Replaying the first game right before this paid off tremendously in the later half of this game. I don't know what got over me in the last play through that got me so invested in uncovering every inch of the lore of this world and the eternal cycle. My curiosity grew after binge-watching the Netflix anime while waiting for release day.

To keep this review blunt for anyone reading this on the fence. Dragon's Dogma 2 is not a direct sequel but more of a soft reboot. I like to use retry to better describe the experience of playing Dragon's Dogma 2. If you have never played the first one, you are okay to hop into this game. Your appreciation for the story and the world is heavily amplified if you immerse yourself in the first game.

Back to the idea of “retrying” to make something you were already passionate in. The first game is a cult classic for a reason. It's brutal, but also highly rewarding. It's open-ended, but also very linear. The open world is nothing more than a prop and setting for you to indulge in flashy combat and dungeon crawling. Though this world isn't Elden Ringish or Ubisoftian with a myriad of points of interest littered about with game changing loot. That little mining nook is just a mining nook. That goblin cave is just a goblin cave. Sometimes that weird cavern will lead to a giant beast like a Chimera or Ogre, but often not you trek through to get maybe a basic sword and some ores.

But that doesn't take away from DD2's world in any way. It's lived in, there's a reason for everything, and not in a gamey way to entice you for loot. Equipment is rather finite. Most weapons and armor can be used to your liking without much need for min maxing. Your character's level and your skill as a player are tested more than if you've upgraded or found that OP mace.

Starting out, traveling between settlements can be tiresome. Oxcarts are untrustworthy. You will be attacked, and traveling on foot waste too many resources recovering from the random encounters. Though you can fast travel, it's not until you are towards the final thirds will you have the money and port crystals needed to build your own fast travel network and effectively use it. But I never got tired of sprinting through the countryside and camping with my pawns eating the meat of that giant Minotaur we fought earlier. With the newest addition of Loss Damage permanently lowering your health until you rest, I felt more attached to the world. Especially with how dangerous nighttime gets, not just with the harder and more ghastly foes that invade, but because of how hard it is to see. I oftentimes stared at the sky to find a trace of a campfire smoke to escape to.

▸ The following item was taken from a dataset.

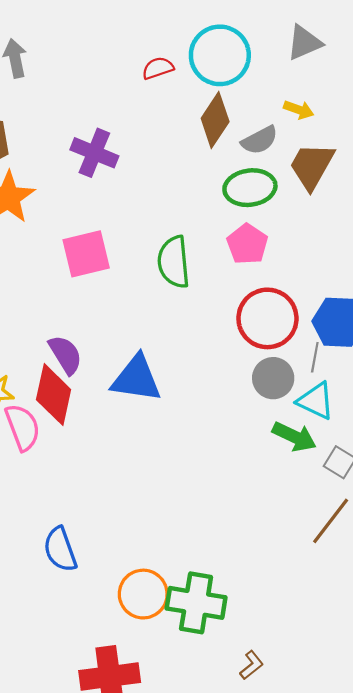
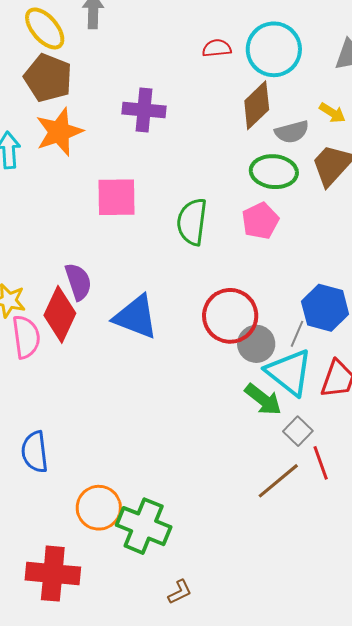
purple cross: (94, 153) -> (144, 110), turned -30
red circle: (267, 318) -> (230, 316), moved
cyan triangle: (316, 401) -> (289, 372), size x1.4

I fell into a hole with this game. I made myself and my pawn as my Cat. Together, with her on the arm of the couch next to me, we tackled anything that came in our way. I lived in this world. I helped that orphan girl, I helped that old dwarf to the hot springs to fix his back pains, I stopped multiple assassination attempts, I snuck into the masquerade party and found the secret entrance to the brothel. I bought a house and frequently traveled back with my sore feet to rest. I talked with the townsfolk and listened to their woes. I slew the dragon and broke the unending ring of will.

I say I a lot in this review because I need you to understand this is a very personal experience.

Dragon's Dogma 2 is a very short game if you progress the main quest like you'd expect to. This is the kind of game you get out of it what you put into it. If you stick to one vocation and don't experiment with exploration and combat, you'll think it's dull or one dimensional. You will think enemy variety is lacking if you look at the enemies as mobs to kill and not as living creatures with their own ecosystems. You will think questing is dull or tedious if you're expecting new mechanics or game changing gear to be given for completion. There isn't an endgame, there is a definitive ending.

This all can be said about the first game almost word for word. This game doesn't inert the first game either. They are both very distinct experiences. Dragon's Dogma 2 is all about these emergent experiences and cultivating a playground for the player to mess around in. Your play through of this game will be just as personal as mine was. It is very easy for me to put this up there with one of the best games I've ever played; just like the first game.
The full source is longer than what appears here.